In a previous article, I talked about alternative methods of arthritis treatment. If that’s not a road you’re interested in travelling down, no worries. Here are the various options for pain relief for arthritic dogs.
NSAIDs (non-steroidal anti-inflammatories)
Most drugs used for treating arthritis in dogs, are non-steroidal anti-inflammatories. Aspirin and ibuprofen, which most of us keep in our medicine cabinets, are just two examples.
That was not a suggestion to pull them out and give them to your dog! I just wanted to present a relatable example.
Metacam is often prescribed to help relieve arthritis pain in dog.
How do they work
They help reduce swelling, stiffness, and joint pain.
Side effects are rare, side effects are common. Don’t you wish things were black and white? Yes or no?
Let’s put it this way. When you fill a prescription for yourself, there’s always a very long list of potential side effects included in the box. Usually nothing happens, but sometimes they do, so the companies just want you to be aware of potential problems.
Same goes for this!
These medications are very beneficial, with a good track record, but things happen. Monitor your dog for any changes in behaviour – eating, drinking, skin redness, vomiting, diarrhea. If yes, call your vet immediately.
When side effects do happen, they can come on quite suddenly, and by the time you notice them, the problem could be well advanced.
Side effects may include:
- gastric ulcers
- problems with kidneys, liver, intestines, digestion
- bleeding disorders.
Can I reduce the risks associated with NSAIDs?
- Don’t combine them with steroids.
- If you’re seeing a new vet who doesn’t know your dog’s history, be sure to tell him/her all medications your dog is taking, to avoid clashes.
- As I mentioned earlier, any change(s) in your dog, no matter how slight, or insignificant you may think it is, call your vet immediately.
- Give with food to help prevent gastric ulcers.
- Have bloodwork done before beginning treatment. The results will be used as a reference against follow up blood tests, done to monitor liver and kidney function.
Steroids may be prescribed if NSAIDs are not having any effect. Prednisone and other corticosteroids will reduce swelling and inflammation, but there are risks, particularly if they are used long term.
Some of the risks and side effects include:
- liver damage
- gastric ulcers
- kidney damage
- increased thirst
- increased peeing
- further damage to the joints
Unlike some drugs that you stop taking when the treatment is done, you must gradually wean your dog off steroids, in order to get his/her adrenal glands used to not getting them.
Controlled medications (narcotics)
Another groups of medications are known as narcotics.
They are the most efficient pain relief, and although they’re addictive, they don’t have the same potential for organ damage as NSAIDs.
This category contains drugs like: Hydrocodone, Vicodin, Oxycodone to name just a few.
Because narcotics are listed as controlled substances, they aren’t available everywhere.

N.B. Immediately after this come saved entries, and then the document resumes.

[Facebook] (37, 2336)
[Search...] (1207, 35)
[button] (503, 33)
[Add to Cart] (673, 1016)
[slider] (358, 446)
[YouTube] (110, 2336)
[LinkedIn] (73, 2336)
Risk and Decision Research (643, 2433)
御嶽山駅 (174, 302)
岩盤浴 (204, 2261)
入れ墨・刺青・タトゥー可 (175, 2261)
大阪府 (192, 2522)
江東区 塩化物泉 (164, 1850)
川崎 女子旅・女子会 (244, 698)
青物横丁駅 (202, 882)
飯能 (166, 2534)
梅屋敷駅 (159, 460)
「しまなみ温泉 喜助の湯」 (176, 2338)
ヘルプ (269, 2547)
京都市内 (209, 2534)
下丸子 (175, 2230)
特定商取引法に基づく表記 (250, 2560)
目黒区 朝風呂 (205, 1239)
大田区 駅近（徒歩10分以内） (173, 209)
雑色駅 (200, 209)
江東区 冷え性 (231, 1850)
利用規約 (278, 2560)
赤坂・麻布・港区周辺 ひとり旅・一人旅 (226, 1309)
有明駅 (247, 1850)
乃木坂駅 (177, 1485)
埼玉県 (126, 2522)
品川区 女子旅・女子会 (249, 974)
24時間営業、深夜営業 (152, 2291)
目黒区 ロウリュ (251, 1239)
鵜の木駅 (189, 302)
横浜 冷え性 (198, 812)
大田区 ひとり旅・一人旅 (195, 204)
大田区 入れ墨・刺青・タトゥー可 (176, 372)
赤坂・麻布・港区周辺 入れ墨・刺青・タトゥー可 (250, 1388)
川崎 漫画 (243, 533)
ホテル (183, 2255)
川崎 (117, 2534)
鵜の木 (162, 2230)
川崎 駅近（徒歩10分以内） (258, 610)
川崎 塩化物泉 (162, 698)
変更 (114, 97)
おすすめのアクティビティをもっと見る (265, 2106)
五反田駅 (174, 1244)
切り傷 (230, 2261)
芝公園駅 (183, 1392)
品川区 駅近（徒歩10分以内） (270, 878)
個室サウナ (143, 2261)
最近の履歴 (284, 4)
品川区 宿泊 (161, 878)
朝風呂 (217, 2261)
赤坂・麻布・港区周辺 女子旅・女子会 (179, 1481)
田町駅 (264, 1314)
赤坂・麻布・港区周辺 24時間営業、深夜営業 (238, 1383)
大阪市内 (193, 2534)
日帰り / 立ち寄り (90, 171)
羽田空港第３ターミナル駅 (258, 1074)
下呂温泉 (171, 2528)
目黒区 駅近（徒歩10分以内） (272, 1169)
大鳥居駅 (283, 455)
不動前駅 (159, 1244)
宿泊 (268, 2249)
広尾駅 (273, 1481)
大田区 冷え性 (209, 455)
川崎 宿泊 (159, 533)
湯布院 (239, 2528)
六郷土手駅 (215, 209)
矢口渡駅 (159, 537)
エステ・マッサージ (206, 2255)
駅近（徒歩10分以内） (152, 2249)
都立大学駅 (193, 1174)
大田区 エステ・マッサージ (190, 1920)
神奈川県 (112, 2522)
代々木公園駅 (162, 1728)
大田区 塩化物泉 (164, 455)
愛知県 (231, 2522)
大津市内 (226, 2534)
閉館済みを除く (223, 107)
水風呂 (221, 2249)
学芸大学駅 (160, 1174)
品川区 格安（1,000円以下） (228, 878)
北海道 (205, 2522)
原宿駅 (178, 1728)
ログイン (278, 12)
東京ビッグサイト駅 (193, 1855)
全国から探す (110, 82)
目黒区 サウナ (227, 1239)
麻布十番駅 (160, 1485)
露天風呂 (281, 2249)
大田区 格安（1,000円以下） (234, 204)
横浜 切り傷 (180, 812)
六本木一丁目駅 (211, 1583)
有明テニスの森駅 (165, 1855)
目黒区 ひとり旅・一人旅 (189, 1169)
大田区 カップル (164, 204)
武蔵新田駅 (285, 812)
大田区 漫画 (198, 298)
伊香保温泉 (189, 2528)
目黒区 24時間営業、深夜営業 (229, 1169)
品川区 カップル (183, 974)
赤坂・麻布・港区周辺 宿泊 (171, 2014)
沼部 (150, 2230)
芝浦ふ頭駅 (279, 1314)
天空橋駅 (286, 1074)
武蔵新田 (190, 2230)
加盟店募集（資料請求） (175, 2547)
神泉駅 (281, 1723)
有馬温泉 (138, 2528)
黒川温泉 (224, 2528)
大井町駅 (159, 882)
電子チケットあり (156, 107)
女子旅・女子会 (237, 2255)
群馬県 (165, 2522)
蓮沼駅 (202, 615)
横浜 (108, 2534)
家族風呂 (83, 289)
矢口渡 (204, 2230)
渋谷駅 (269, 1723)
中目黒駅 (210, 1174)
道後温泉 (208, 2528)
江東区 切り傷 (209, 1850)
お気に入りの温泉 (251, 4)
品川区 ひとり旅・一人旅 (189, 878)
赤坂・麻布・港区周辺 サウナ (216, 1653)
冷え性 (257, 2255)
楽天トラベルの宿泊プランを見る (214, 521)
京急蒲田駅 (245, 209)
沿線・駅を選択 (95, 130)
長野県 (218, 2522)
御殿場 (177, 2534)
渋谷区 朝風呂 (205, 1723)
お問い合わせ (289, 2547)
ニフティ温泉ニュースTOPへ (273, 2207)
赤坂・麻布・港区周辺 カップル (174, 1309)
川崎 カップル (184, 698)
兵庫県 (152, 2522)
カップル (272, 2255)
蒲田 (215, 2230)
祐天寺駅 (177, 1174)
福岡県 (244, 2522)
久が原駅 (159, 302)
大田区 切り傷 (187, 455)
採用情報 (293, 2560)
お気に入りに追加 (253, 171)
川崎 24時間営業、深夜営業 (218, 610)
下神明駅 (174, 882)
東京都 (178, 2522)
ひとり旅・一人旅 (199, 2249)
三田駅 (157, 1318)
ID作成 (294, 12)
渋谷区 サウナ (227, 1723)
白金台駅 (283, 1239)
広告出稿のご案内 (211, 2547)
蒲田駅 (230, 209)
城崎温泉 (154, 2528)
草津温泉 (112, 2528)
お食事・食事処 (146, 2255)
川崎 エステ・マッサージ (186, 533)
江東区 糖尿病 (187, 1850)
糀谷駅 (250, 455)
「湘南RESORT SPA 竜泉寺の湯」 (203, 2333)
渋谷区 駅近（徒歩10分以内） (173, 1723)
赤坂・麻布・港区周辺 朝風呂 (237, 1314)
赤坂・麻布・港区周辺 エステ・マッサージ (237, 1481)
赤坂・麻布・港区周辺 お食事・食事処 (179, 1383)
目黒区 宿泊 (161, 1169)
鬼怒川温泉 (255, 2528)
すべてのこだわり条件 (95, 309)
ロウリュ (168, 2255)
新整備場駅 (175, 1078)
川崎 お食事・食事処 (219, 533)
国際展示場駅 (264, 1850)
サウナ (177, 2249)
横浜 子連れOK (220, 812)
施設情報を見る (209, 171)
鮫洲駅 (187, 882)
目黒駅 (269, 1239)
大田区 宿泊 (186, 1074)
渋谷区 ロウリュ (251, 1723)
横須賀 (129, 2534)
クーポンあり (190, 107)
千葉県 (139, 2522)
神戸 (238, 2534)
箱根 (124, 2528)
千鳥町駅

There seems to be many differences of opinion about whether or not Tramadol is a narcotic. Because it’s unclear, I have put it under its’ own heading. I’m at the vet a lot these days, and it seems every time I’m there, someone is being prescribed Tramadol.
- It provides pain relief, but isn’t much help as an anti-inflammatory.
- Tramadol is less controversial than narcotics, and generally safer than NSAIDs
- It has been known to cause feelings of euphoria, which may reduce anxiety in pets.
- It may be unsuitable for use in dogs suffering from liver or kidney disease, seizures etc… but of course your vet will advise you if it’s right for your dog.
- Like steroids, your dog needs to be weaned off Tramadol. Your vet will advise you on the schedule.
Tramadol doesn’t typically cause harmful side effects, unless it’s misused, but they can happen:
- drop in heart rate
Pain relief for arthritic dogs – The conclusion
You’ve read about alternative treatments, and now you have a better idea of the categories of “traditional” medications available to treat arthritic dogs.
If you have a vet that you really like, he/she shouldn’t mind you making an appointment to chat about the drugs available, why a particular one was chosen, and even to discuss alternatives if that’s something you’re interested in exploring.